(Your assignment):
For this exercise, print the listing below exactly, without its pictures.

(Extracted information):
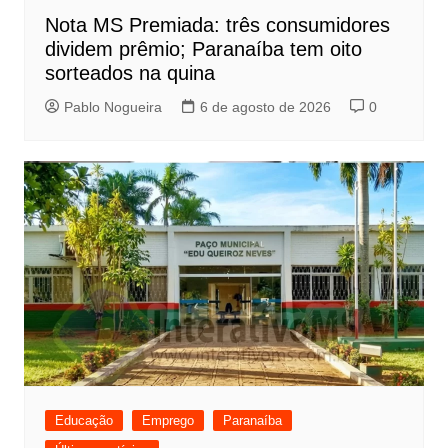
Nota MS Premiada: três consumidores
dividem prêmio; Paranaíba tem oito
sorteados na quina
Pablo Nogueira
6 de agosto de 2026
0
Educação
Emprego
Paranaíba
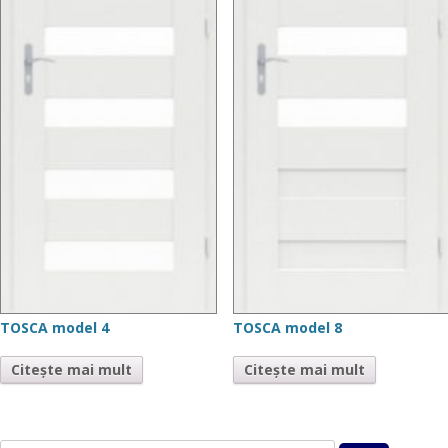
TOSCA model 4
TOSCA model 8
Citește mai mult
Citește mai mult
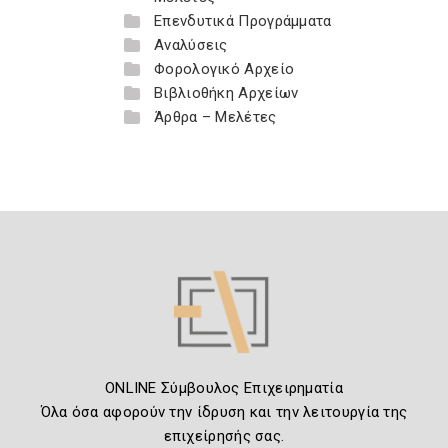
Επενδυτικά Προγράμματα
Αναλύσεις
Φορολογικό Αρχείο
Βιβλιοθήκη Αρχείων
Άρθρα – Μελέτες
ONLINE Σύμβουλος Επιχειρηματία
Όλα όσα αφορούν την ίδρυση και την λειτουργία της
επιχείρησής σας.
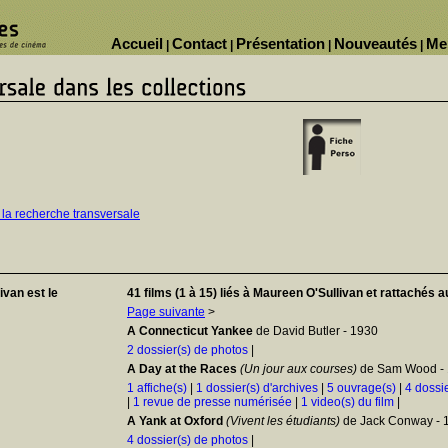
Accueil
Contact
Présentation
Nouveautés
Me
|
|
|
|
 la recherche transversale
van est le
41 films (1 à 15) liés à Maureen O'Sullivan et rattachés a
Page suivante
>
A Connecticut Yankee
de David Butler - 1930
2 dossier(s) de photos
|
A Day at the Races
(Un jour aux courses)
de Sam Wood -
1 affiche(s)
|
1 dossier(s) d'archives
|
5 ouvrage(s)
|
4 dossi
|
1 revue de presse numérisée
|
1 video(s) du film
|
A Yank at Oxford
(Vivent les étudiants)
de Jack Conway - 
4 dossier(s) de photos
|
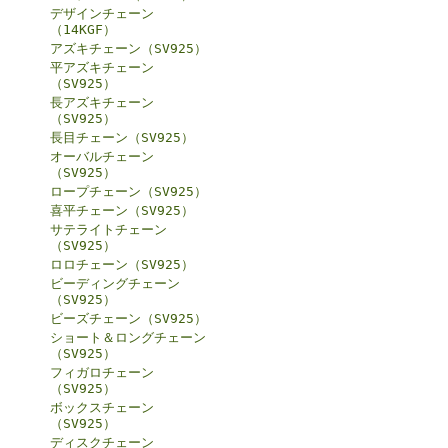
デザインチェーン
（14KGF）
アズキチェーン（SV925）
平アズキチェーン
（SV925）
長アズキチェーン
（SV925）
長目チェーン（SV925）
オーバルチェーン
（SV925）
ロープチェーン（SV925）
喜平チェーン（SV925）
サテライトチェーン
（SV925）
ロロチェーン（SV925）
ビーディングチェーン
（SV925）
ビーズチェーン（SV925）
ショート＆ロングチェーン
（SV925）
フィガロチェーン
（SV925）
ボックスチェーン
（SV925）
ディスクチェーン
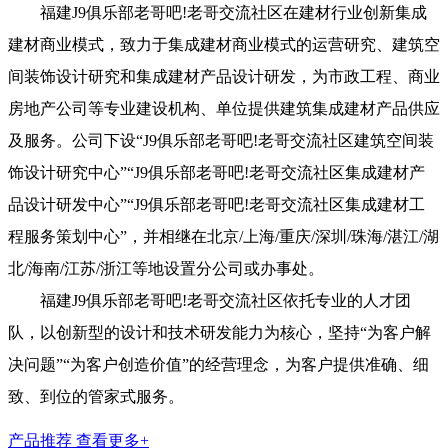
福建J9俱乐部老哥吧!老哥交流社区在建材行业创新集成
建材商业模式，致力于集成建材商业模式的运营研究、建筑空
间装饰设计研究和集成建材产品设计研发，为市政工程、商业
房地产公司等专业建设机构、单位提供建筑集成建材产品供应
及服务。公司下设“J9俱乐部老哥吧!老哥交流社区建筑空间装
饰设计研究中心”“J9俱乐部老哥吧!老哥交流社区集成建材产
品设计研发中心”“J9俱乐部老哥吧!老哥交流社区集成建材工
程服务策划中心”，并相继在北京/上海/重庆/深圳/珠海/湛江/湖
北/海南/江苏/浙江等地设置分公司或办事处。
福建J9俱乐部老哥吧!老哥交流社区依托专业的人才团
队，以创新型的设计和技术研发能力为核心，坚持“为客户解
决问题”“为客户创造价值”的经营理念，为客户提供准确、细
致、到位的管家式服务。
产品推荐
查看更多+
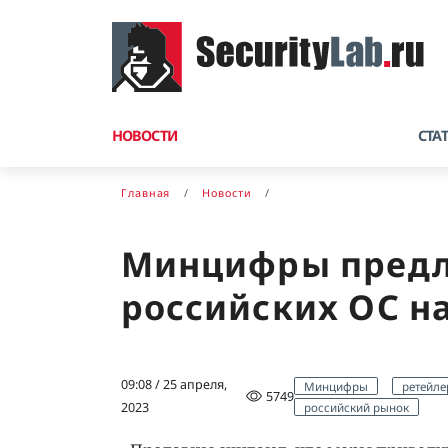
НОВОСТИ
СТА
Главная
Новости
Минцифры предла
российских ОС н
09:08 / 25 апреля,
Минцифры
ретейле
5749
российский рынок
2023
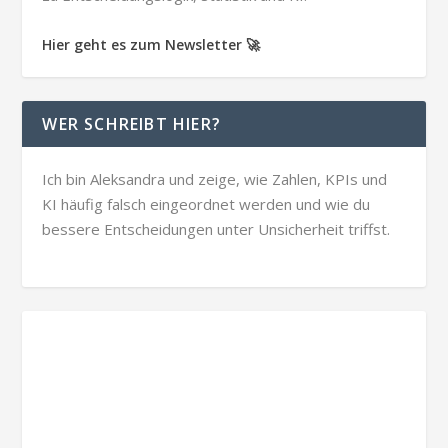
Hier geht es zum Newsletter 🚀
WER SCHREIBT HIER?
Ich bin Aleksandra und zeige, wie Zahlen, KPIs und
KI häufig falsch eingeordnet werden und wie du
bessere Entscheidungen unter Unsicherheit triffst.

(The completed task):
Nota MS Premiada: três consumidores
dividem prêmio; Paranaíba tem oito
sorteados na quina
Pablo Nogueira
6 de agosto de 2026
0
Educação
Emprego
Paranaíba
TOSCA model 4
TOSCA model 8
Citește mai mult
Citește mai mult
Επενδυτικά Προγράμματα
Αναλύσεις
Φορολογικό Αρχείο
Βιβλιοθήκη Αρχείων
Άρθρα – Μελέτες
ONLINE Σύμβουλος Επιχειρηματία
Όλα όσα αφορούν την ίδρυση και την λειτουργία της
επιχείρησής σας.
Accueil
Contact
Présentation
Nouveautés
Me
|
|
|
|
 la recherche transversale
van est le
41 films (1 à 15) liés à Maureen O'Sullivan et rattachés a
Page suivante
>
A Connecticut Yankee
de David Butler - 1930
2 dossier(s) de photos
|
A Day at the Races
(Un jour aux courses)
de Sam Wood -
1 affiche(s)
|
1 dossier(s) d'archives
|
5 ouvrage(s)
|
4 dossi
|
1 revue de presse numérisée
|
1 video(s) du film
|
A Yank at Oxford
(Vivent les étudiants)
de Jack Conway - 
4 dossier(s) de photos
|
デザインチェーン
（14KGF）
アズキチェーン（SV925）
平アズキチェーン
（SV925）
長アズキチェーン
（SV925）
長目チェーン（SV925）
オーバルチェーン
（SV925）
ロープチェーン（SV925）
喜平チェーン（SV925）
サテライトチェーン
（SV925）
ロロチェーン（SV925）
ビーディングチェーン
（SV925）
ビーズチェーン（SV925）
ショート＆ロングチェーン
（SV925）
フィガロチェーン
（SV925）
ボックスチェーン
（SV925）
ディスクチェーン
福建J9俱乐部老哥吧!老哥交流社区在建材行业创新集成
建材商业模式，致力于集成建材商业模式的运营研究、建筑空
间装饰设计研究和集成建材产品设计研发，为市政工程、商业
房地产公司等专业建设机构、单位提供建筑集成建材产品供应
及服务。公司下设“J9俱乐部老哥吧!老哥交流社区建筑空间装
饰设计研究中心”“J9俱乐部老哥吧!老哥交流社区集成建材产
品设计研发中心”“J9俱乐部老哥吧!老哥交流社区集成建材工
程服务策划中心”，并相继在北京/上海/重庆/深圳/珠海/湛江/湖
北/海南/江苏/浙江等地设置分公司或办事处。
福建J9俱乐部老哥吧!老哥交流社区依托专业的人才团
队，以创新型的设计和技术研发能力为核心，坚持“为客户解
决问题”“为客户创造价值”的经营理念，为客户提供准确、细
致、到位的管家式服务。
产品推荐
查看更多+
НОВОСТИ
СТА
Главная
Новости
Минцифры предла
российских ОС н
09:08 / 25 апреля,
Минцифры
ретейле
5749
российский рынок
2023
Hier geht es zum Newsletter 🚀
WER SCHREIBT HIER?
Ich bin Aleksandra und zeige, wie Zahlen, KPIs und
KI häufig falsch eingeordnet werden und wie du
bessere Entscheidungen unter Unsicherheit triffst.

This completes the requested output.